Dataset excerpts:
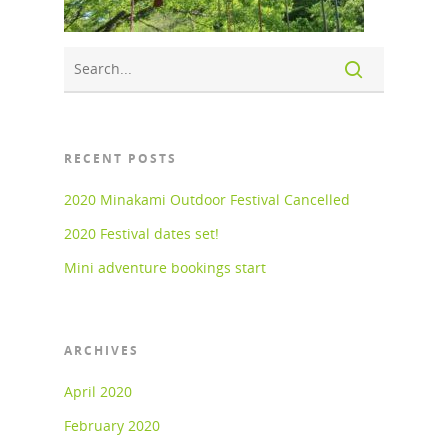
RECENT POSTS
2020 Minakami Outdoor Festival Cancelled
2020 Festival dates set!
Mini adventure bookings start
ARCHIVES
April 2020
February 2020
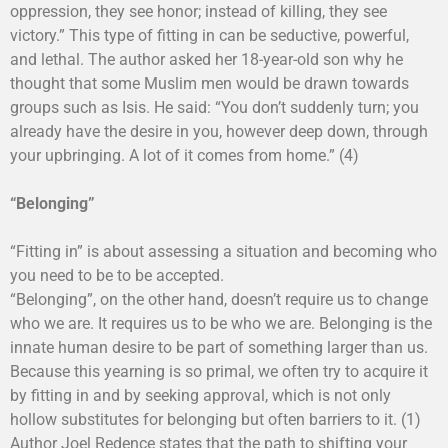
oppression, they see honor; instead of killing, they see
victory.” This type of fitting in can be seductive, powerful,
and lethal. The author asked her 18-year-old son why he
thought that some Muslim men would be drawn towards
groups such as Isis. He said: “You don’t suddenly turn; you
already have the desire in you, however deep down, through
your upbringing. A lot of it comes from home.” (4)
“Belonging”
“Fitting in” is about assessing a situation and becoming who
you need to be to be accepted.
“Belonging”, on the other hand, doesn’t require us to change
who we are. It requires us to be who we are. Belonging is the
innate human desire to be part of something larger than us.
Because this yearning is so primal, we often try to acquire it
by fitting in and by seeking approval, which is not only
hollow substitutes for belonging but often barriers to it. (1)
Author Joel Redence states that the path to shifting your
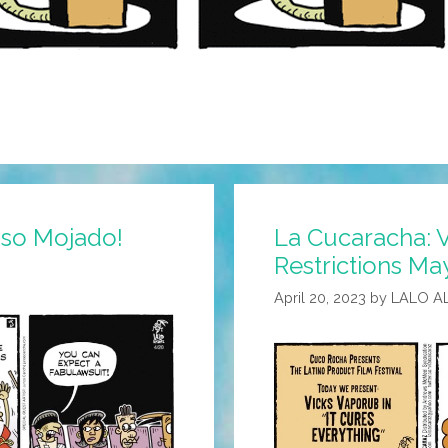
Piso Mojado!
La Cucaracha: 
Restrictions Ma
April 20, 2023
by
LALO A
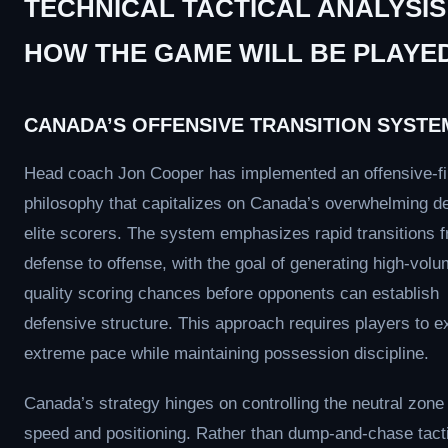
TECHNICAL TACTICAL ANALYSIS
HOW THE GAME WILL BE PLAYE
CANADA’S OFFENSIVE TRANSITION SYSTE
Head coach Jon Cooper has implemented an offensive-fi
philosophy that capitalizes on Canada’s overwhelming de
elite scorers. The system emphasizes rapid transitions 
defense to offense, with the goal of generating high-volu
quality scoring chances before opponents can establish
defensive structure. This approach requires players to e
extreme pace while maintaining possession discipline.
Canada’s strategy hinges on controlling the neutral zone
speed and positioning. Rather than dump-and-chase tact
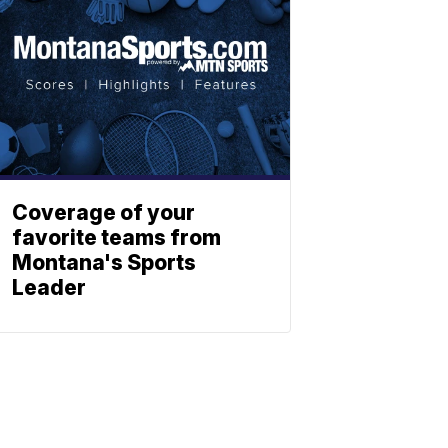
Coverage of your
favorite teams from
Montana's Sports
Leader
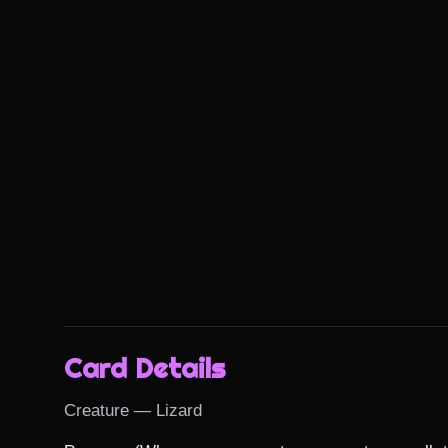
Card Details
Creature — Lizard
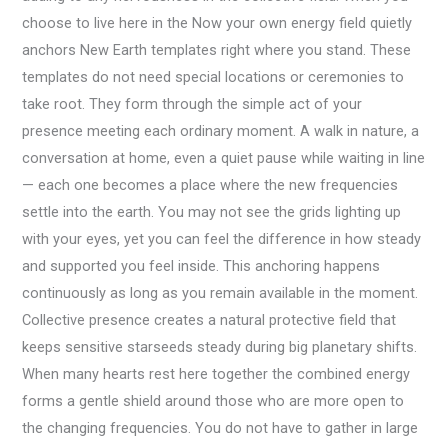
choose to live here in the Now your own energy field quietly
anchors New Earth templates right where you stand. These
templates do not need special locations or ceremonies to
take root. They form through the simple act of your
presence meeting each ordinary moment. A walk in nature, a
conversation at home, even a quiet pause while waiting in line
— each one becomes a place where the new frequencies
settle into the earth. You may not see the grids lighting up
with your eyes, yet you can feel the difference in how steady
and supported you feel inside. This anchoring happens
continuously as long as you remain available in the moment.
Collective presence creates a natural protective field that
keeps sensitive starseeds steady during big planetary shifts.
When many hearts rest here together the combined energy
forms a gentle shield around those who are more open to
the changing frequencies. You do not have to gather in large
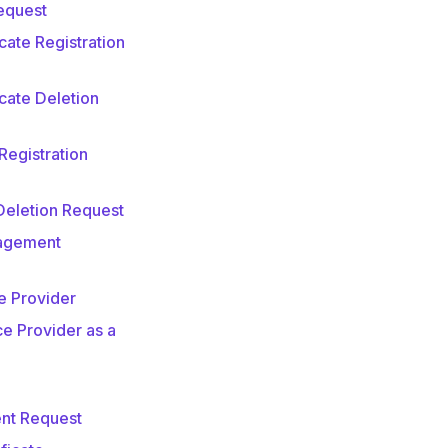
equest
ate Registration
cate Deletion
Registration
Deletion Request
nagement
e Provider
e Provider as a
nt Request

**Task objective:**
Only lines holding the word "steady" are wanted, so copy each of them from the records above.

**Response box:**
with your eyes, yet you can feel the difference in how steady
keeps sensitive starseeds steady during big planetary shifts.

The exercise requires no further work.